The culture process of culturing microorganisms on the medium and
An attachment step of attaching at least one of a predetermined fluorescent reagent and a predetermined antibody to the porous membrane as an deposit, and
After the culture step, the porous membrane is placed on the medium to bring the deposits into contact with the microorganisms without intervening inclusions, and the porous membranes are placed to stain the microorganisms with the deposits. Process and
A measurement step of irradiating excitation light from above the above-mentioned porous film and observing fluorescence emitted by the microorganism through the porous film from above to measure microbial colonies.
The stomach line,
The average pore size of the porous membrane is smaller than that of the target microorganism, or the average pore size of the porous membrane is larger than that of the target microorganism and the deposits dried in the attachment step are attached to the porous membrane. A method for measuring a microbial colony. The microorganisms include multiple types
In the attachment step, an antibody that stains one or more types of the microorganism and the fluorescent reagent that stains one or more types of the microorganism are attached to the porous membrane.
In the measurement step, the porous membrane described above is irradiated with excitation light, and the fluorescence emitted by the antibody and the fluorescence emitted by staining with the fluorescent reagent are observed through the porous membrane, respectively. The method for measuring a microbial colony according to claim 1, wherein the microbial colony is measured thereby.
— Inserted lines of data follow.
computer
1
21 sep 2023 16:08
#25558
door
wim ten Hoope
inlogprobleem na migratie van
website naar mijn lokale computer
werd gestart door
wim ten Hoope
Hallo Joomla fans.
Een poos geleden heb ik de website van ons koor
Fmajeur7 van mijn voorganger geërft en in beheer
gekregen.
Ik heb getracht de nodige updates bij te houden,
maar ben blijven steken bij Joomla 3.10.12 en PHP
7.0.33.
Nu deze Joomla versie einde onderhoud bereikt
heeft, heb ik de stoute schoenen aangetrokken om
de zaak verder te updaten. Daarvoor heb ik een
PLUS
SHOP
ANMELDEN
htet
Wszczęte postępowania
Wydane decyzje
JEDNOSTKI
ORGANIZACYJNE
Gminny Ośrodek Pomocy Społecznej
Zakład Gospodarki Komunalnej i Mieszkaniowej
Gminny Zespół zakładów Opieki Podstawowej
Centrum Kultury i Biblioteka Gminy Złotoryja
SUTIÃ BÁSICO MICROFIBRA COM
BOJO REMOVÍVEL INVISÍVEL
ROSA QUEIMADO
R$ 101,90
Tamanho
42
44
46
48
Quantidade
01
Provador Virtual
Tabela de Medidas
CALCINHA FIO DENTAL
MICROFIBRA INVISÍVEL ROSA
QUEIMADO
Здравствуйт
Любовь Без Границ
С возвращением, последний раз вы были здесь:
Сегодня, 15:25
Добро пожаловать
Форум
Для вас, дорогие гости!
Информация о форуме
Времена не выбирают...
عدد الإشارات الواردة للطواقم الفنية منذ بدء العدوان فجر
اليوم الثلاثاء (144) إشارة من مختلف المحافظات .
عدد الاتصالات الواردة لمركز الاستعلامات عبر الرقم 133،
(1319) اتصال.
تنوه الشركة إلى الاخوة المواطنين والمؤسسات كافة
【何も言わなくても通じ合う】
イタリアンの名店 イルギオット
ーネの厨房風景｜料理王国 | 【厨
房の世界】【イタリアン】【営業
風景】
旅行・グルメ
The microorganisms include multiple types
The attachment step is a first attachment step of attaching an antibody that stains one or more kinds of the microorganisms to form a first porous film, and attaching the fluorescent reagent that stains one or more kinds of the microorganisms. The second adhesion step of forming the second porous film is performed.
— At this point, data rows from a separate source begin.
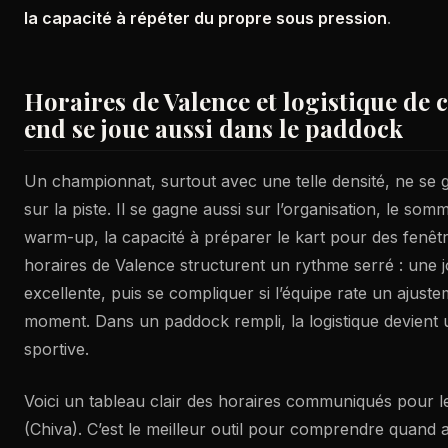
la capacité à répéter du propre sous pression
.
Horaires de Valence et logistique de c
end se joue aussi dans le paddock
Un championnat, surtout avec une telle densité, ne se
sur la piste. Il se gagne aussi sur l’organisation, le somm
warm-up, la capacité à préparer le kart pour des fenêtr
horaires de Valence structurent un rythme serré : une 
excellente, puis se compliquer si l’équipe rate un ajus
moment. Dans un paddock rempli, la logistique devien
sportive.
Voici un tableau clair des horaires communiqués pour 
(Chiva). C’est le meilleur outil pour comprendre quand 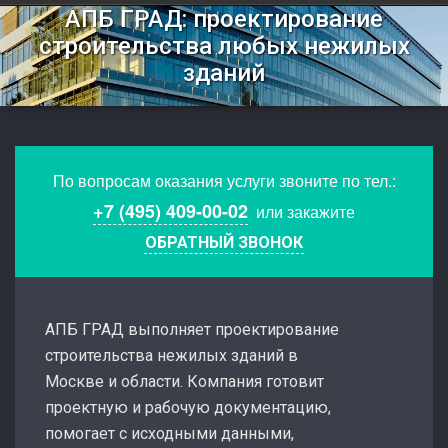
АПБ ГРАД: проектирование
строительства любых нежилых
зданий
По вопросам оказания услуги звоните по тел.:
+7 (495) 409-00-02
или закажите
ОБРАТНЫЙ ЗВОНОК
АПБ ГРАД выполняет проектирование
строительства нежилых зданий в
Москве и области. Компания готовит
проектную и рабочую документацию,
помогает с исходными данными,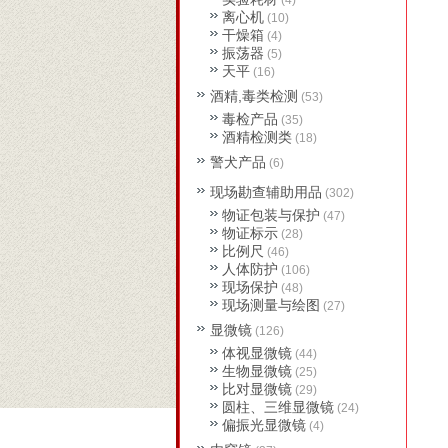
(4)
离心机
(10)
干燥箱
(4)
振荡器
(5)
天平
(16)
酒精,毒类检测
(53)
毒检产品
(35)
酒精检测类
(18)
警犬产品
(6)
现场勘查辅助用品
(302)
物证包装与保护
(47)
物证标示
(28)
比例尺
(46)
人体防护
(106)
现场保护
(48)
现场测量与绘图
(27)
显微镜
(126)
体视显微镜
(44)
生物显微镜
(25)
比对显微镜
(29)
圆柱、三维显微镜
(24)
偏振光显微镜
(4)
The porous membrane mounting step includes a first mounting step of mounting the first porous membrane on the medium and a second mounting of the second porous membrane on the medium. Perform the process and
The measurement step includes a first measurement step of irradiating the first porous membrane with excitation light after the first placement step and observing fluorescence emitted by the antibody through the first porous membrane. A second measurement step of irradiating the second porous membrane with excitation light after the second mounting step and observing fluorescence emitted by staining with the fluorescent reagent through the second porous membrane. The method for measuring a microbial colony according to claim 1. The method for measuring a microbial colony according to any one of claims 1 to 3, wherein in the culturing step, the solution in which the microorganism is mixed is filtered by a filter, and the filter is placed on the medium to cultivate the microorganism. .. After performing the culture step, the porous membrane is placed on the medium without adhering the deposits, and then the adhesion step is performed on the porous membrane on the medium, and then the above-mentioned. The method for measuring a microbial colony according to claim 1, wherein the measurement step is performed. The average pore size of the porous membrane is smaller than that of the target microorganism,
The adhesion step is according to any one of claims 1 to 5 , wherein the adhesion is adhered to the porous membrane by wetting the porous membrane with a solution in which the deposit is dissolved in a solvent containing a surfactant. The method for measuring a microbial colony described. The average pore size of the porous membrane is smaller than that of the target microorganism,
In the adhesion step, claims 1 to 6 for adhering the deposit to the porous membrane by wetting the porous membrane with a solution in which the deposit is dissolved in a solvent containing a stabilizer for the deposit. The method for measuring a microbial colony according to any one of.